I would like every record reproduced exactly, with the pictures left out.
▼
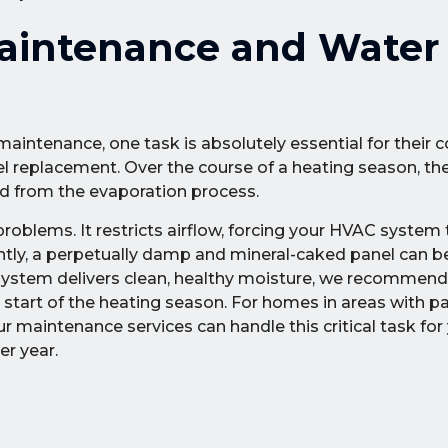
aintenance and Water
maintenance, one task is absolutely essential for their 
anel replacement. Over the course of a heating season, th
d from the evaporation process.
 problems. It restricts airflow, forcing your HVAC system
antly, a perpetually damp and mineral-caked panel can 
r system delivers clean, healthy moisture, we recommend
e start of the heating season. For homes in areas with pa
maintenance services can handle this critical task for 
r year.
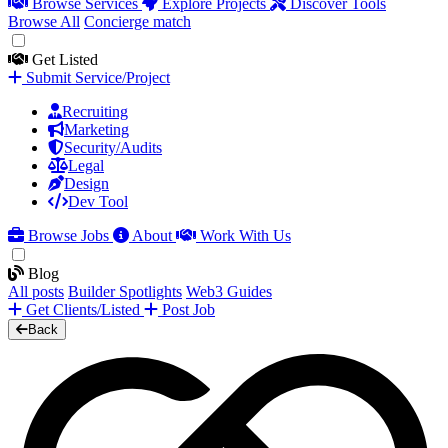
Browse Services
Explore Projects
Discover Tools
Browse All
Concierge match
Get Listed
Submit Service/Project
Recruiting
Marketing
Security/Audits
Legal
Design
Dev Tool
Browse Jobs
About
Work With Us
Blog
All posts
Builder Spotlights
Web3 Guides
Get Clients/Listed
Post Job
Back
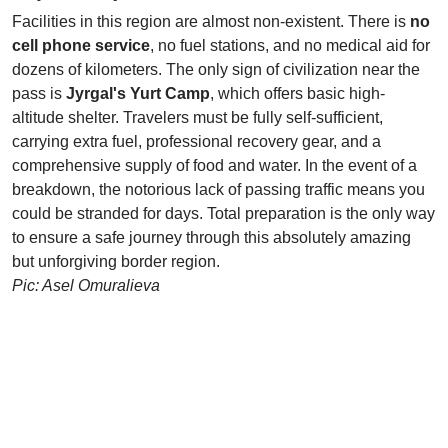
Facilities in this region are almost non-existent. There is
no
cell phone service
, no fuel stations, and no medical aid for
dozens of kilometers. The only sign of civilization near the
pass is
Jyrgal's Yurt Camp
, which offers basic high-
altitude shelter. Travelers must be fully self-sufficient,
carrying extra fuel, professional recovery gear, and a
comprehensive supply of food and water. In the event of a
breakdown, the notorious lack of passing traffic means you
could be stranded for days. Total preparation is the only way
to ensure a safe journey through this absolutely amazing
but unforgiving border region.
Pic: Asel Omuralieva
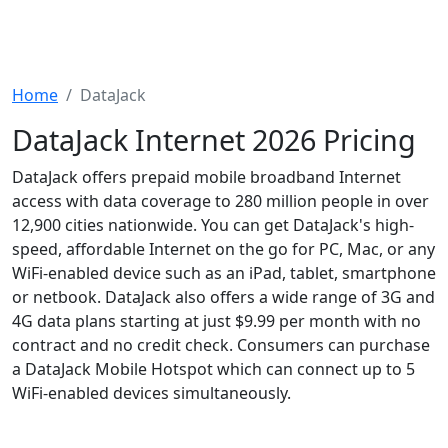
Home
DataJack
DataJack Internet 2026 Pricing
DataJack offers prepaid mobile broadband Internet
access with data coverage to 280 million people in over
12,900 cities nationwide. You can get DataJack's high-
speed, affordable Internet on the go for PC, Mac, or any
WiFi-enabled device such as an iPad, tablet, smartphone
or netbook. DataJack also offers a wide range of 3G and
4G data plans starting at just $9.99 per month with no
contract and no credit check. Consumers can purchase
a DataJack Mobile Hotspot which can connect up to 5
WiFi-enabled devices simultaneously.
▲
◆ **YOUR SOLUTION**:
aintenance and Water
maintenance, one task is absolutely essential for their 
anel replacement. Over the course of a heating season, th
d from the evaporation process.
 problems. It restricts airflow, forcing your HVAC system
antly, a perpetually damp and mineral-caked panel can 
r system delivers clean, healthy moisture, we recommend
e start of the heating season. For homes in areas with pa
maintenance services can handle this critical task for 
r year.
Browse Services
Explore Projects
Discover Tools
Browse All
Concierge match
Get Listed
Submit Service/Project
Recruiting
Marketing
Security/Audits
Legal
Design
Dev Tool
Browse Jobs
About
Work With Us
Blog
All posts
Builder Spotlights
Web3 Guides
Get Clients/Listed
Post Job
Back
Facilities in this region are almost non-existent. There is
no
cell phone service
, no fuel stations, and no medical aid for
dozens of kilometers. The only sign of civilization near the
pass is
Jyrgal's Yurt Camp
, which offers basic high-
altitude shelter. Travelers must be fully self-sufficient,
carrying extra fuel, professional recovery gear, and a
comprehensive supply of food and water. In the event of a
breakdown, the notorious lack of passing traffic means you
could be stranded for days. Total preparation is the only way
to ensure a safe journey through this absolutely amazing
but unforgiving border region.
Pic: Asel Omuralieva
Home
DataJack
DataJack Internet 2026 Pricing
DataJack offers prepaid mobile broadband Internet
access with data coverage to 280 million people in over
12,900 cities nationwide. You can get DataJack's high-
speed, affordable Internet on the go for PC, Mac, or any
WiFi-enabled device such as an iPad, tablet, smartphone
or netbook. DataJack also offers a wide range of 3G and
4G data plans starting at just $9.99 per month with no
contract and no credit check. Consumers can purchase
a DataJack Mobile Hotspot which can connect up to 5
WiFi-enabled devices simultaneously.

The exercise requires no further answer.